The three sisters, refugees from Rwanda, share experiences good and bad about getting used to life in America: Making friends was difficult; American food was hard to get used to; and being part of two cultures can be conflicting, they tell younger peers, for whom they tutor and provide translation.
They also tell them ways to have a successful future, like going to college, working hard and being respectful.
The girls, Jacqueline Uwimeza and Yvonne Uwimana, a freshman and junior at East Kentwood High School, respectively; and Chantal Uwimana, a seventh grader at Crestwood Middle School, devote their Monday evenings to volunteering at the Learning Café , a place where volunteers of all ages mentor African refugee children and adults at 235 Sheldon Blvd. SE, next to St. Andrew’s Cathedral.
They say they are giving back in ways others gave to them. Seven years ago, the girls arrived in the U.S. unable to speak English and unfamiliar with American culture.
They now speak English fluently, are excelling in school, and tutoring, translating and interpreting for other refugee children who speak Kinyarwanda and go to schools in Grand Rapids, Kentwood and other districts.
“It gives you a feeling like you are important,” Jacqueline said. “It feels like you are giving back. A lot of people helped us, and sometimes you don’t feel like you are doing enough to help others, but with this, it makes you feel like you are paying back and paying it forward.”
The center bustles with laughter, singing and children chatting, busy with school work and academic activities. The sisters are there to help, and encourage the students to learn all they can in English and school, while holding onto their African culture. Devout Catholics, the girls also help tutor and translate for adults after church on Sundays.
Home in Refugee Camp
The sisters remember life in a refugee camp in Rwanda, where they were born.
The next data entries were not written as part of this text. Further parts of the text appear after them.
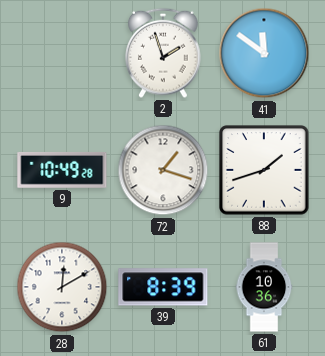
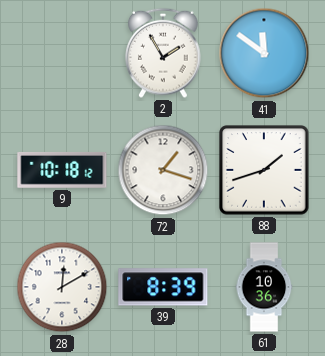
2: 1:57 -> 1:55
9: 10:49 -> 10:18
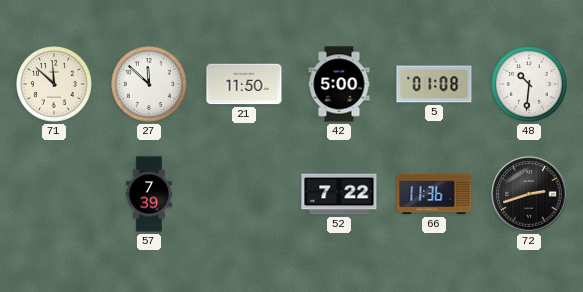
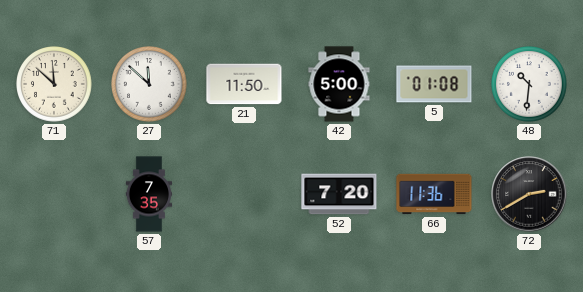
57: 7:39 -> 7:35
52: 7:22 -> 7:20
72: 2:42 -> 2:40
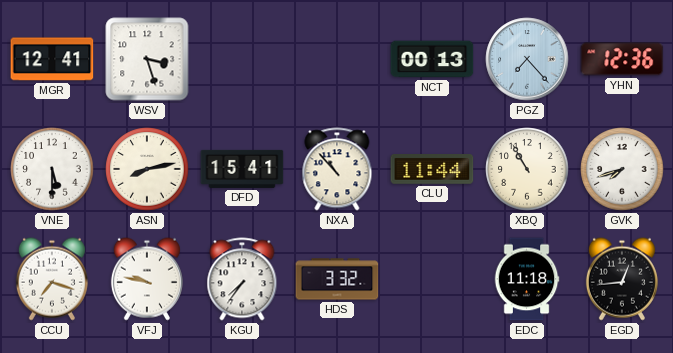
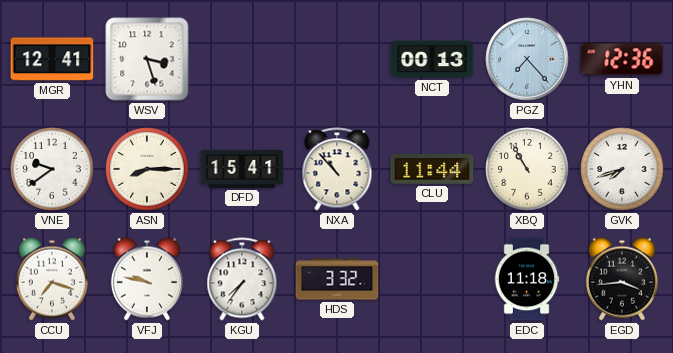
VNE: 5:30 -> 9:39
ASN: 8:13 -> 8:15
EGD: 12:44 -> 3:44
They jumped rope, played with rocks, picked fruit from the forest, sang, danced, went to school and fetched wood and water. It was home.
“Because we were kids, we didn’t know about the conflict,” Jacqueline said. “It’s a different story for the parents. For us it was fun. It’s all we knew.”
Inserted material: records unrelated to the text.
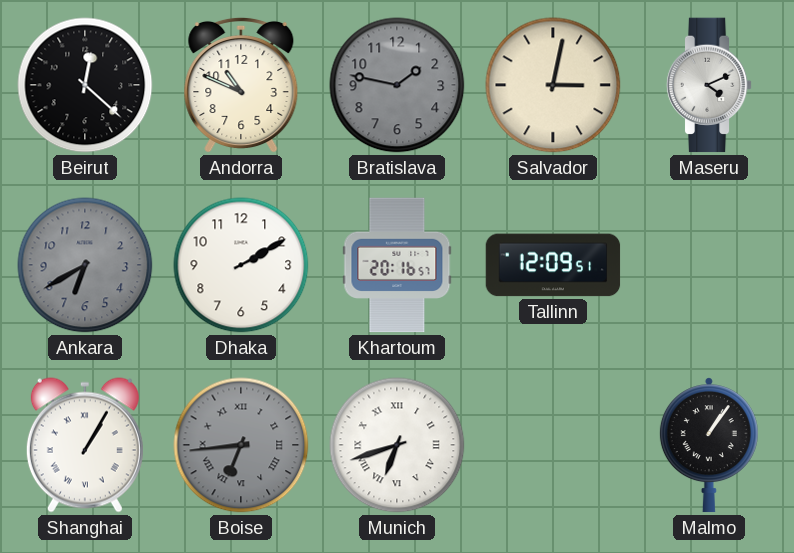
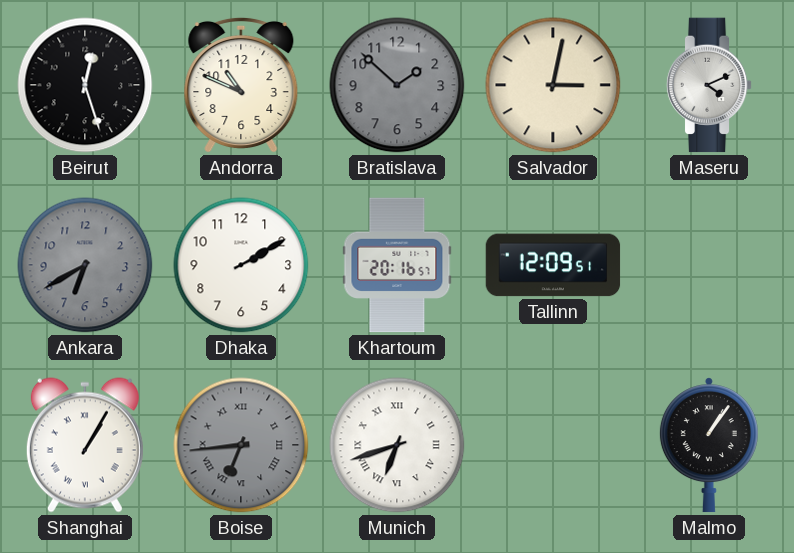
Beirut: 12:22 -> 12:27
Bratislava: 1:47 -> 1:52
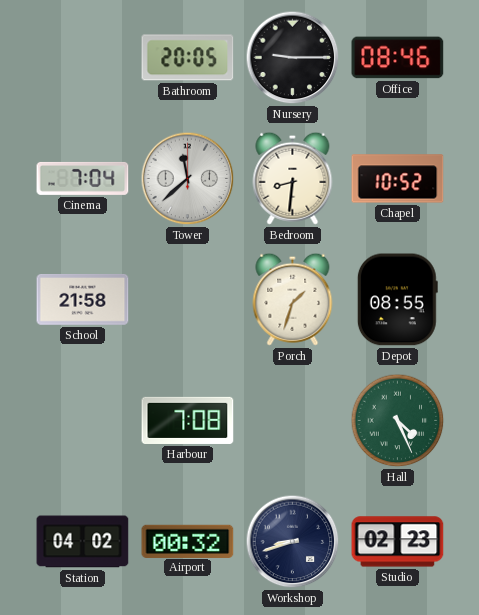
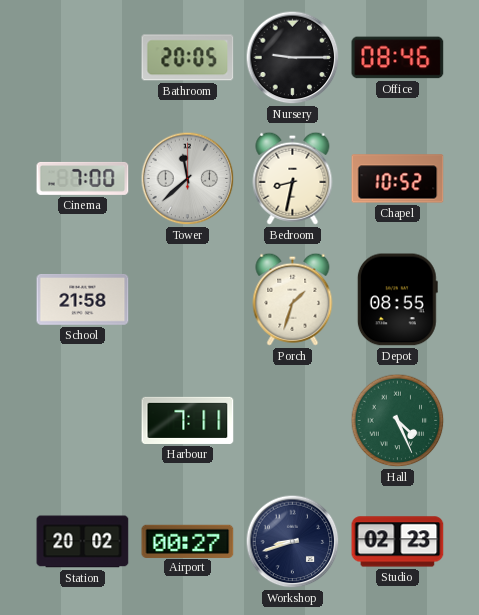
Cinema: 7:04 -> 7:00
Bedroom: 8:31 -> 8:32
Harbour: 7:08 -> 7:11
Station: 04:02 -> 20:02
Airport: 00:32 -> 00:27
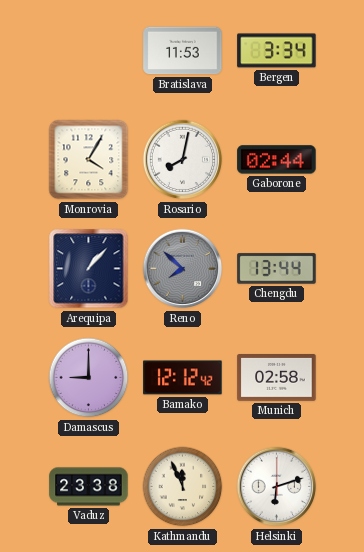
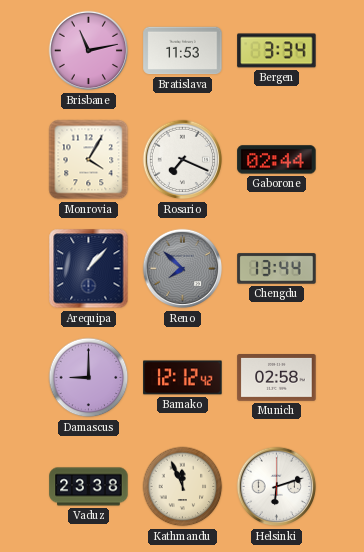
Brisbane: none -> 11:13
Rosario: 8:02 -> 7:19
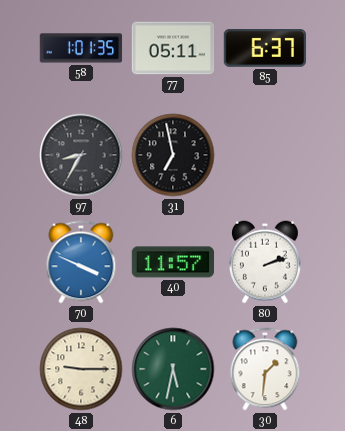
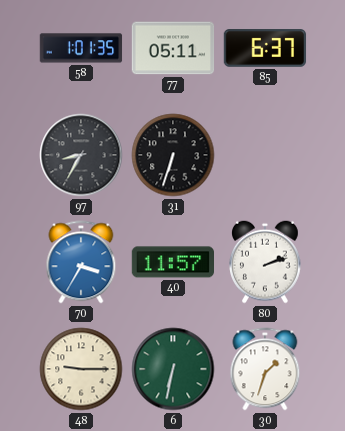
31: 6:58 -> 6:33
70: 3:49 -> 3:35
6: 5:32 -> 6:32
30: 1:31 -> 1:33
“It was a good place,” added Yvonne.
The girls were shielded from the conflicts that led their family members to flee to the camp. They still have only general knowledge of the first Congo War and other conflicts that displaced people in the region.
Still, they couldn’t believe their luck seven years ago when they were chosen through an immigration lottery to move to the U.S. with their mother and grandmother.
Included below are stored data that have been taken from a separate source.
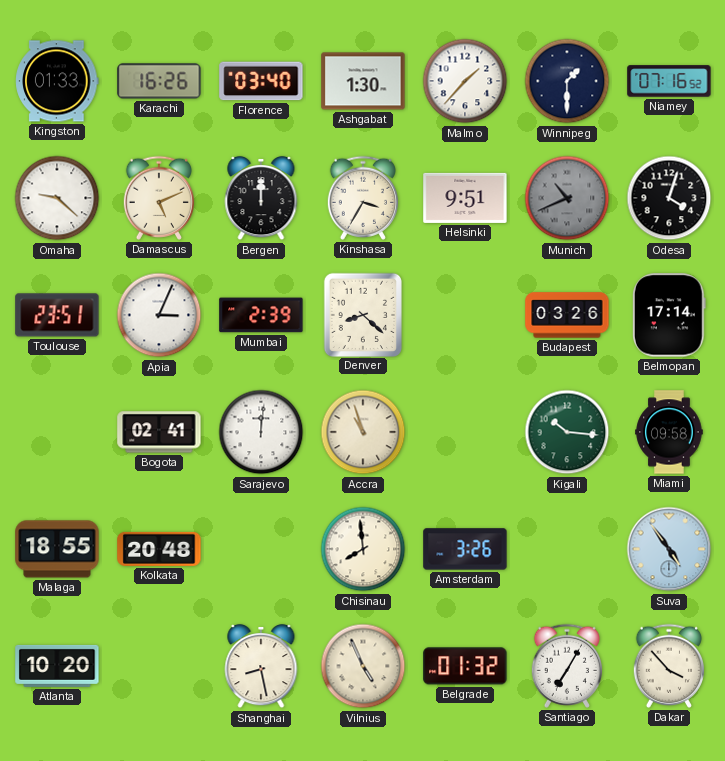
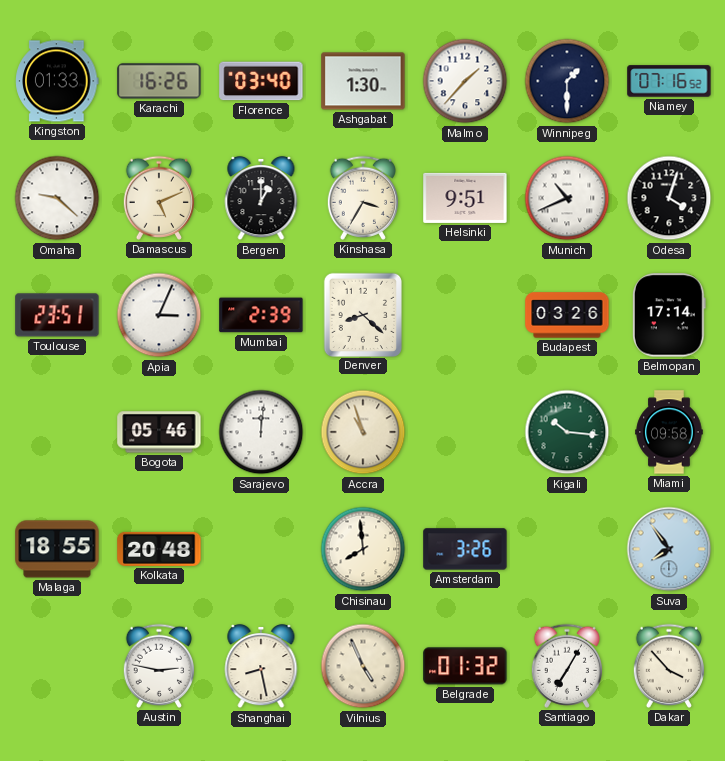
Bergen: 12:00 -> 1:00
Munich dial: grey -> white
Bogota: 02:41 -> 05:46
Suva: 4:54 -> 7:54
Atlanta: 10:20 -> none
Austin: none -> 2:47
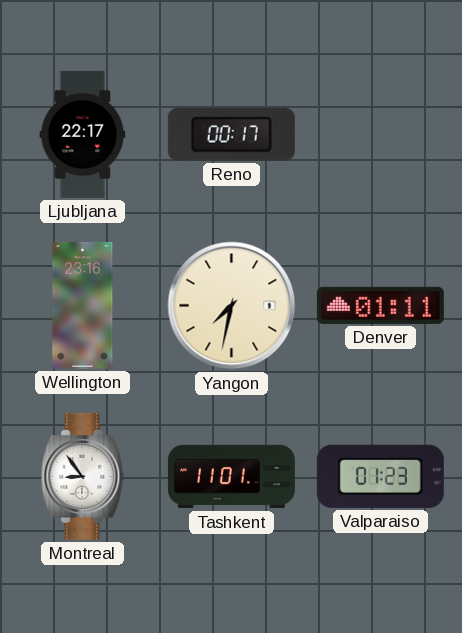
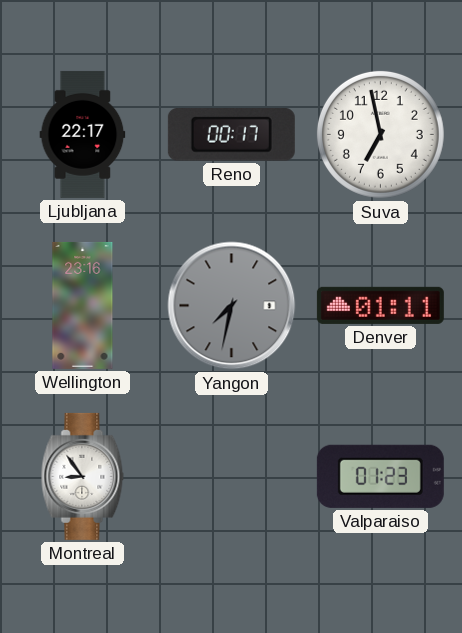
Suva: none -> 6:58
Yangon dial: cream -> grey
Tashkent: 11:01 -> none
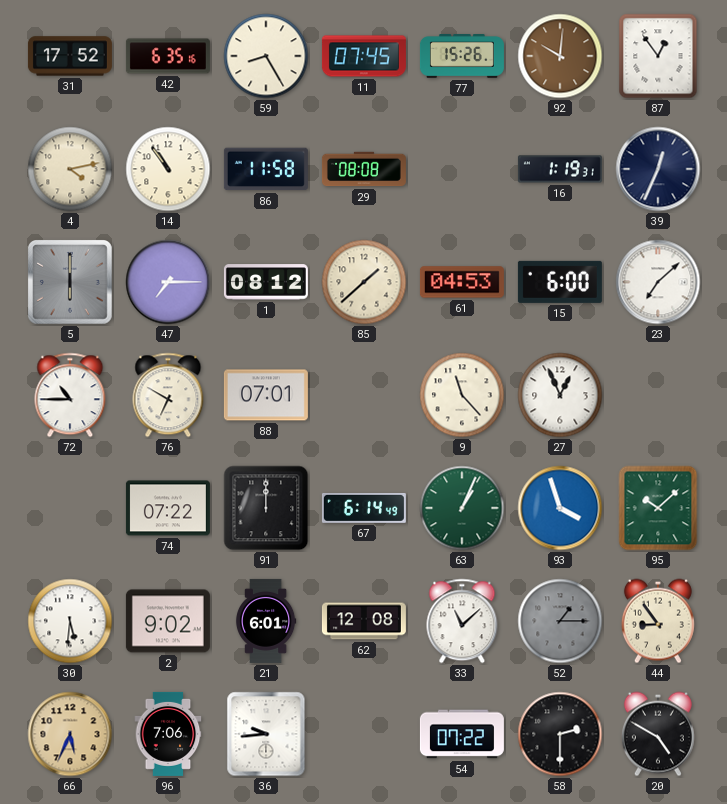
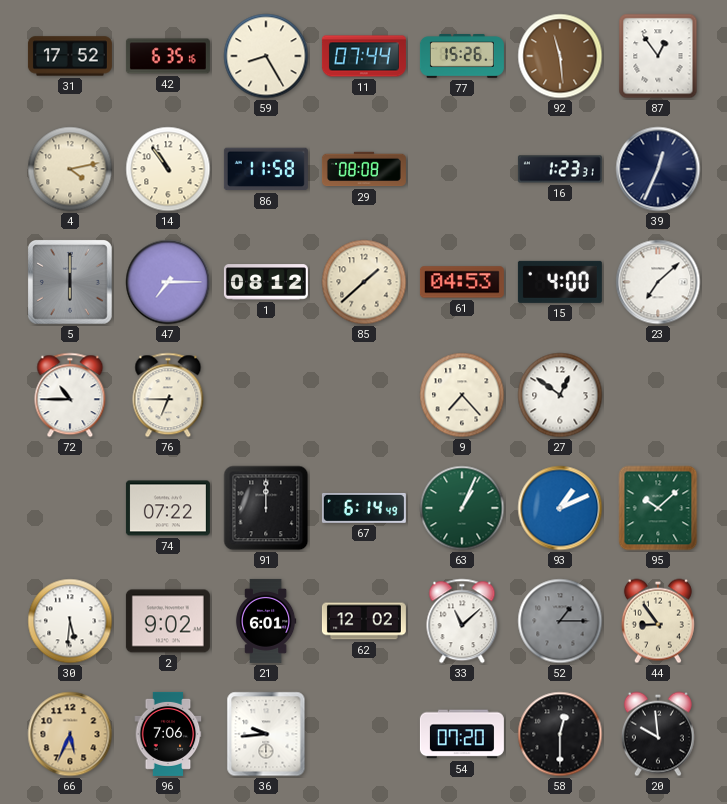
11: 07:45 -> 07:44
92: 10:01 -> 11:29
16: 1:19 -> 1:23
15: 6:00 -> 4:00
76: 6:50 -> 6:45
88: 07:01 -> none
9: 11:23 -> 7:23
27: 12:56 -> 12:51
93: 3:57 -> 1:11
62: 12:08 -> 12:02
54: 07:22 -> 07:20
58: 2:30 -> 12:30
20: 4:50 -> 9:59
“It was like paradise, to be honest,” Jacqueline said. “The refugees would always tell us about America, so it was a dream come true. We never thought it would happen to us, because it happens to very few people. But as we got older we started to miss where we came from.”
A Knock at the Door
After arriving in the U.S., they moved into an apartment in Grand Rapids, and started the journey of becoming acclimated to the U.S., going to school and learning English. But it was intimidating and scary, they said, starting over in a whole new world.
“It was a challenge for our mom to learn how to drive and take care of all of us and work,” said Yvonne, who remembered her mother, Claudette Nyrasafari, would leave for work at 4:30 a.m., return in the evening and then attend English-language classes.
One winter day, someone knocked at their door, but they recalled being afraid to answer. The knock came again and again, until finally, the girls’ mother opened it to find Lisa McManus, co-founder of the Learning Café. She had learned about the family from neighbors.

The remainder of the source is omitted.